Nella competizione che rappresenta la specialità della casa a Siviglia, il croato mette insieme 18 presenze e 3 gol, due dei quali nei playoff contro lo Śląsk Breslavia e uno, ben più importante, a sbloccare il ritorno dei quarti di finale contro il Porto su rigore, dopo la sconfitta in casa dei Dragões. Alla fine sarà un’altra portoghese, il Benfica, a cadere all’atto conclusivo, disputato allo Juventus Stadium. Ivan Rakitić alza la coppa al cielo di Torino da capitano, consapevole che sarà l’ultima tappa prima di un nuovo viaggio. Ciò che non sa, invece, è che si tratta solo dell’inizio del suo lascito in termini di classe e vittorie.

Il passaggio al Barcellona

Tutta quell’eleganza e quella qualità, capaci di rendere naturale ciò che per gli altri è difficile, non possono che interessare alla squadra della città spagnola che forse più di tutte incanala arte e bellezza, anche nel calcio: parliamo ovviamente di un Barcellona, nel momento migliore della propria storia, reduce dai fasti di Pep Guardiola e passato tra le mani sapienti, ancorché meno esperte, di Luis Enrique. Ed è qui, nella città del genio di Antoni Gaudì, che Ivan Rakitic si consacra definitivamente.

Non prende il posto di nessuno ma diventa complemento perfetto di un’epoca irripetibile. È stato la grammatica di una squadra che già parlava la lingua del genio. Con il suo stile elegante e visionario ha letteralmente messo in musica le trame disegnate per i compagni di squadra e assieme agli stessi.
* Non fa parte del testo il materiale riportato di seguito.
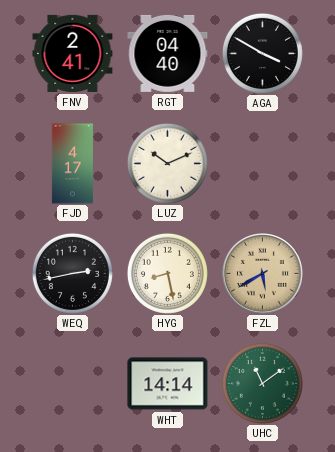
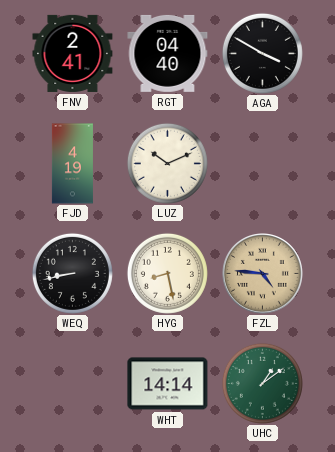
FJD: 4:17 -> 4:19
WEQ: 2:43 -> 8:43
FZL: 5:40 -> 4:46
UHC: 11:09 -> 1:09
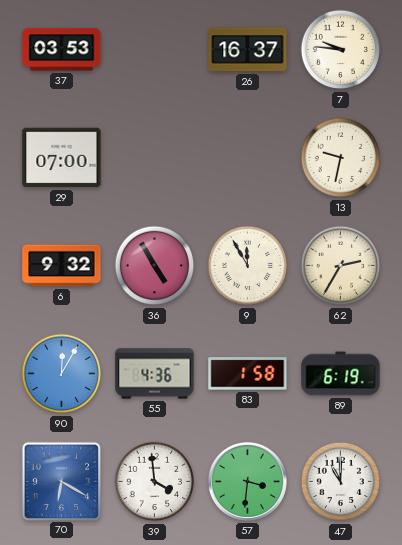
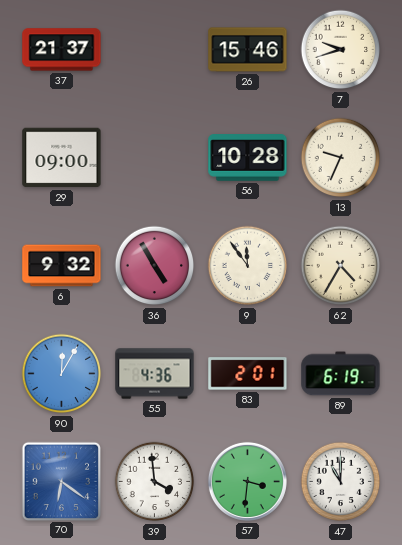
37: 03:53 -> 21:37
26: 16:37 -> 15:46
7: 9:46 -> 9:42
29: 07:00 -> 09:00
56: none -> 10:28
13: 9:32 -> 9:34
9: 11:55 -> 11:54
62: 2:35 -> 4:35
83: 1:58 -> 2:01
70: 6:20 -> 6:21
In quel Barcellona condivide il campo con artisti immensi di questo sport: da Messi a Neymar, da Suárez a Busquets, da Xavi a Iniesta. Fenomeni assoluti, in mezzo ai quali Ivan non sfigura, tutt’altro. La sua visione fa il paio con un’abilità nel recupero palla quasi anomala per chi ha la sua cifra tecnica. E nonostante i tre mostri sacri in mediana, Rakitić si prende un posto da titolare.

La Champions del 2015, vinta da protagonista con un gol in finale al culmine di un triplete, è il punto più alto della sua carriera, simbolo di un calciatore capace di farsi sentire e vedere solo grazie alla sua intelligenza tattica, senza mai dover eccedere o alzare la voce. È solo l’inizio di un periodo vincente di sei anni in blaugrana, fatto di altri tre titoli nazionali e tre Coppe del Re, oltre che del titolo di campione del mondo per club.

La sua Croazia

Ma la maglia che più di tutte è cucita sulla sua pelle, pur non essendoci nato, è senza alcun dubbio quella della Croazia. Con Luka Modrić e Marcelo Brozović, Ivan Rakitić ha formato uno dei terzetti di centrocampo più affascinanti della storia recente. Un trio di puro talento, di quelli forse mai visti nel calcio balcanico, degni successori del centrocampo stellare che la Croazia poté schierare allo storico mondiale di Francia 1998.

Zvonimir Boban, Aljoša Asanović e Robert Prosinečki hanno sfiorato l’impresa, dovendosi arrendere a guardare dalla tv la finale di Coppa del Mondo. Al contrario, Rakitić e gli altri sono riusciti dove nessuno si era mai spinto in patria, arrivando ad accarezzare il sogno, ad assaporare un momento unico per ciascun calciatore, raggiungendo l’atto conclusivo del Mondiale 2018. Entrambe le volte, la Croazia è stata sconfitta dallo stesso carnefice, la Francia di Zidane prima e di Mbappé poi. Un bizzarro scherzo del destino, che ricorda che nonostante il cuore e le qualità dei singoli, troppo spesso il gigante Golia ha la meglio su Davide.

Il viale dei ricordi di Ivan Rakitić: il ritorno a Siviglia e l’addio in patria

Nel 2020, chiusa l’avventura con la sua nazionale, il percorso di Ivan Rakitić nel calcio volge verso il crepuscolo. E da grande campione, il croato nato a Möhlin decide di percorrere un romantico viale dei ricordi, a ritroso, accettando di tornare a Siviglia, dove la sua stella ha iniziato a brillare: un cerchio che si chiude con la tenerezza di chi sa che il tempo è un ladro gentile.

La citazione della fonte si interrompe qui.